To add the module to a workflow, add a workflow
block,
and call the module like a function. We will learn more about the
workflow
block in the workflow episode. We can now run the
module:
Note We need to add the Nextflow run option
--module.debug
to print the output to the terminal.
Task 5.1
Open the Nextflow script 05_modules.nf
navigate to the
module definition section. You notice there is now a reference to a
module GENERATE_READS
. Where is the process defined? How
many times is the process used in the workflow?
Essentially this stores the process definition for
GENERATE_READS
. Note previously we defined the process in
the same file as our workflow, without having to fall back on a module.
It is generally good practice to organise code into modules, and store
these in the same folder. This is really helpful whenever we re-use a
process for a different purpose. Generally we can only use a process
once, if we need to repurpose a process, we’ll need to make sure to
assign an alias to each instance we refer to this. This is where modules
come handy as we can separate each set of code.
GROOVY
//import modules
include { GENERATE_READS as GENERATE_RDS} from './modules/generate_reads/'
include { GENERATE_READS as GENERATE_DAT} from './modules/generate_reads/'
def ZipChannel_dat = Channel.fromPath(params.composition_data) // change this to composition_sub whenever data file name changes
def ZipChannel_RDS = Channel.fromPath(params.school_data) // change this multi_period_sub whenever data file name changes
workflow {
dataset = GENERATE_DAT(ZipChannel_RDS) \
| flatten \
| map { file ->
def key = file.name.toString().split('\\.')[0]

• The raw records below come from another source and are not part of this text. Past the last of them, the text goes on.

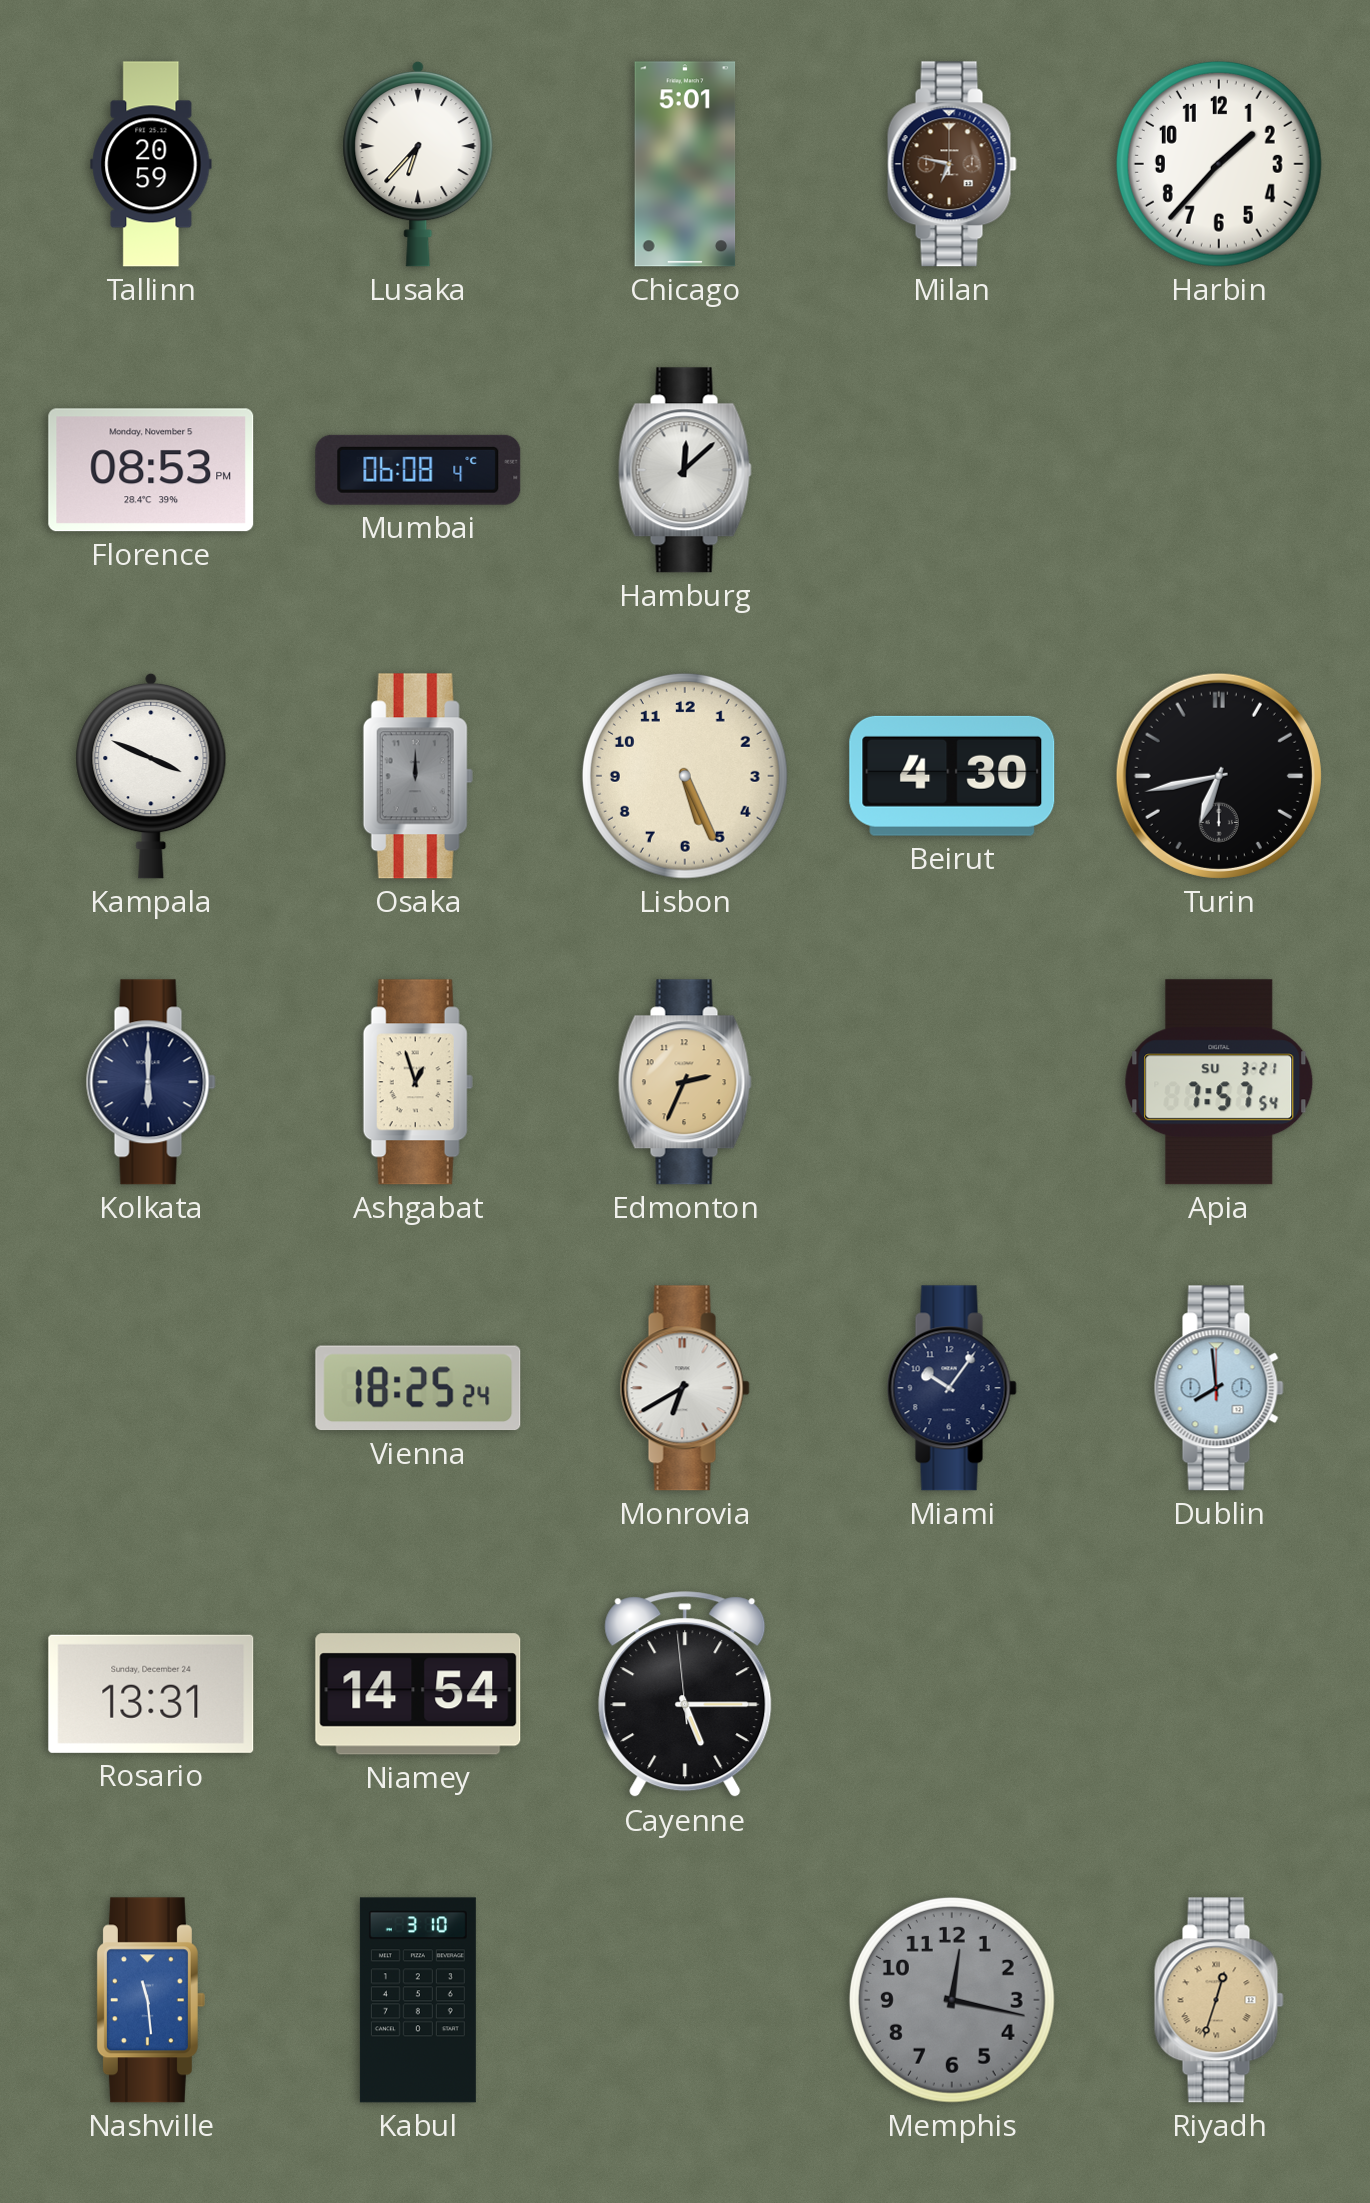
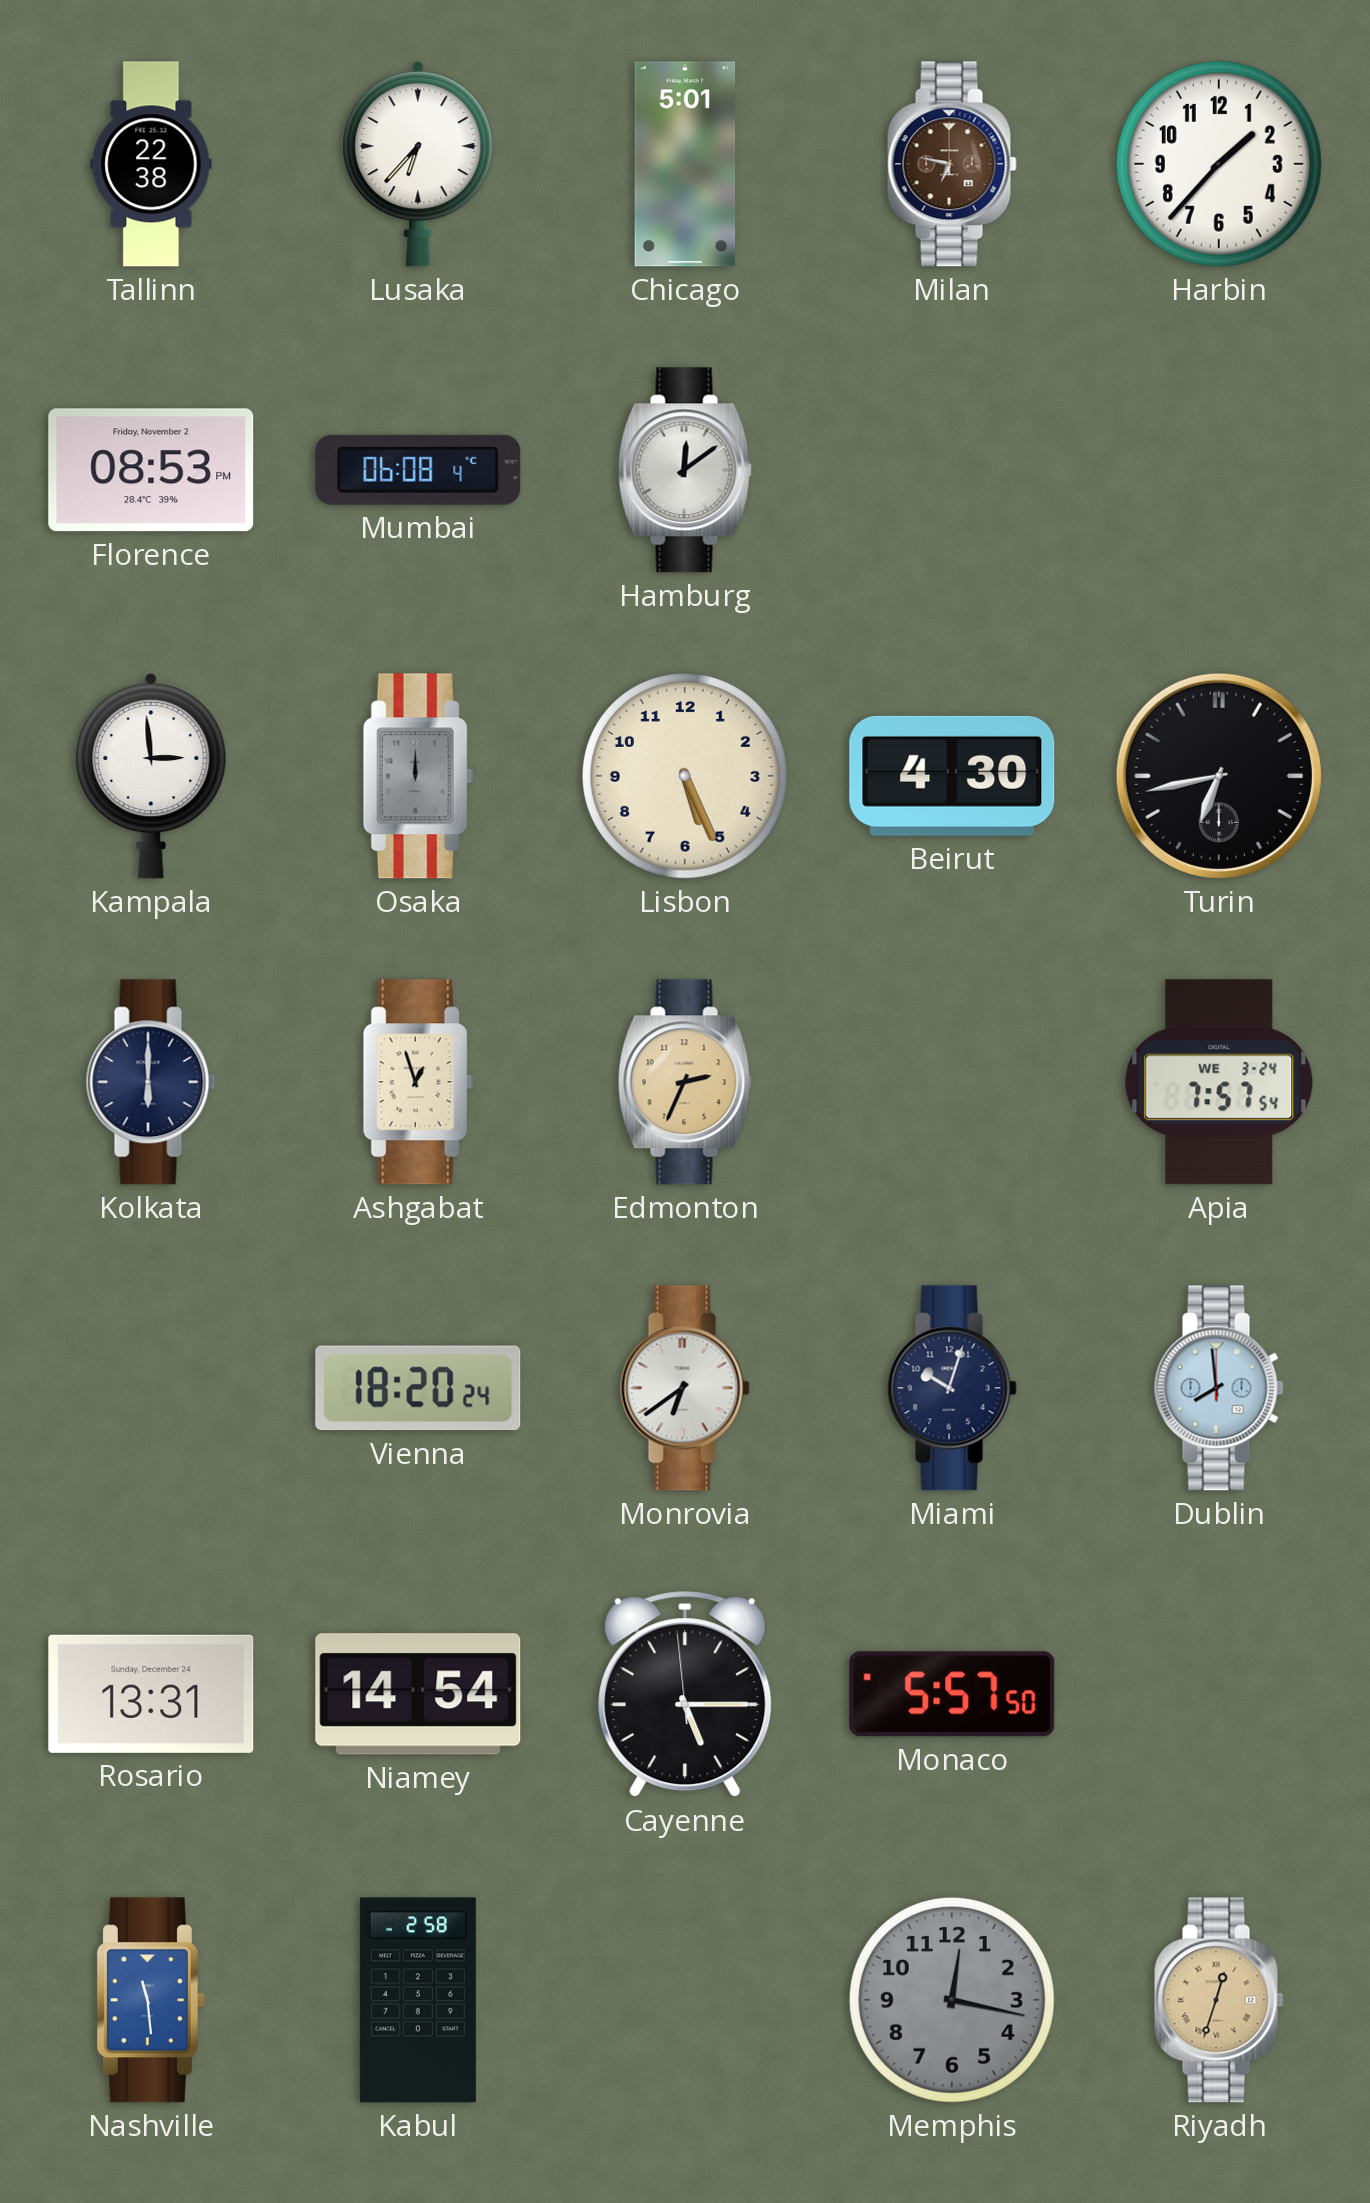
Tallinn: 20:59 -> 22:38
Florence date: Monday, November 5 -> Friday, November 2
Hamburg: 12:08 -> 12:09
Kampala: 3:49 -> 2:59
Apia date: SU 3-21 -> WE 3-24
Vienna: 18:25 -> 18:20
Monrovia: 6:40 -> 6:39
Miami: 10:06 -> 10:03
Monaco: none -> 5:57
Kabul: 3:10 -> 2:58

def school_ID = file.name.toString().split("_|\\.")[0]
return tuple(school_ID, key, file)}
composition = GENERATE_RDS(ZipChannel_dat)
| flatten \
| map { file ->
def key = file.name.toString().split('\\.')[0]
def school_ID = file.name.toString().split("_|\\.")[0]
return tuple(school_ID, key, file)}
}
Definition blocks
The previous example was a simple module
with no defined
inputs and outputs that ran only once. To control inputs, outputs and
how a command is implemented a module may contain five definition
blocks:
- directives - 0, 1, or more: allow the definition of optional settings that affect the execution of the current module e.g. the number of cpus a task uses and the amount of memory allocated.
- inputs - 0, 1, or more: Define the input dependencies, usually channels, which determines the number of times a module is implemented.
- outputs - 0, 1, or more: Defines the output channels used by the module to send results/data produced by the module.
- when clause - optional: Allows you to define a condition that must be verified in order to implement the module.
- script block - required: A statement within quotes that defines the commands that are implemented by the module to carry out its task.
The syntax is defined as follows:
Script
At minimum a module block must contain a script
block.
The script
block is a String “statement” that defines
the command that is implemented by the module to carry out its task.
These are normally the commands you would run on a terminal.
A module contains only one script
block, and it must be
the last statement when the module contains input
and
output
declarations.
The script
block can be a simple one line string in
quotes.
Or, for commands that span multiple lines you can encase the command
in triple quotes """
.
By default the module command is interpreted as a Bash script. However, any other scripting language can be used just simply starting the script with the corresponding Shebang declaration.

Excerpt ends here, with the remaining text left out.